§ **DIRECTIONS**
Filter the material below so that only lines containing "assets" remain.

§ **AVAILABLE RECORDS**
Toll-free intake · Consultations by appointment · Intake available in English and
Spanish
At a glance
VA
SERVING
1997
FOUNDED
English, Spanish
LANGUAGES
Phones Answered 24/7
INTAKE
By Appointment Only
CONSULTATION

---

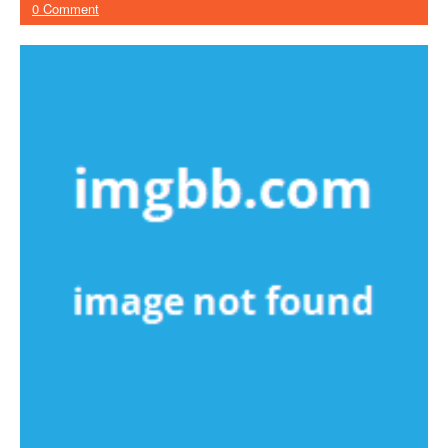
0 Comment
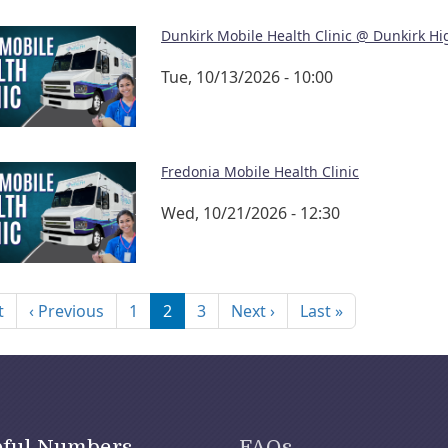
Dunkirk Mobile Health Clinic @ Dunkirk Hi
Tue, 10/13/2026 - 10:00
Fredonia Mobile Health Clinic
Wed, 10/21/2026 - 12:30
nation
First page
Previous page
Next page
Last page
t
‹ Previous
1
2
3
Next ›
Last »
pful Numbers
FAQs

---

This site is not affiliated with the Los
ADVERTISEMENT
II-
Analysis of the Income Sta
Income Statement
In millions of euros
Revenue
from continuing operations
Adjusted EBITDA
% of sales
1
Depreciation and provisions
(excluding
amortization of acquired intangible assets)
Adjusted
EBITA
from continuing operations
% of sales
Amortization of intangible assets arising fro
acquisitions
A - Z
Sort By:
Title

§ **ANSWER TO THE PROBLEM**
amortization of acquired intangible assets)
Amortization of intangible assets arising fro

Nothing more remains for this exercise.